Transcribed page contents.
______________________________
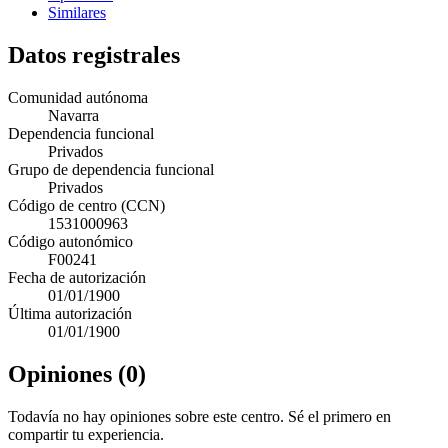
Similares
Datos registrales
Comunidad autónoma
Navarra
Dependencia funcional
Privados
Grupo de dependencia funcional
Privados
Código de centro (CCN)
1531000963
Código autonómico
F00241
Fecha de autorización
01/01/1900
Última autorización
01/01/1900
Opiniones (0)
Todavía no hay opiniones sobre este centro. Sé el primero en
compartir tu experiencia.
______________________________
ABOUT THIS TASK.
Make a list of all lines in the data that contain "autorización".

SOLUTION FOR THIS TASK.
Fecha de autorización
Última autorización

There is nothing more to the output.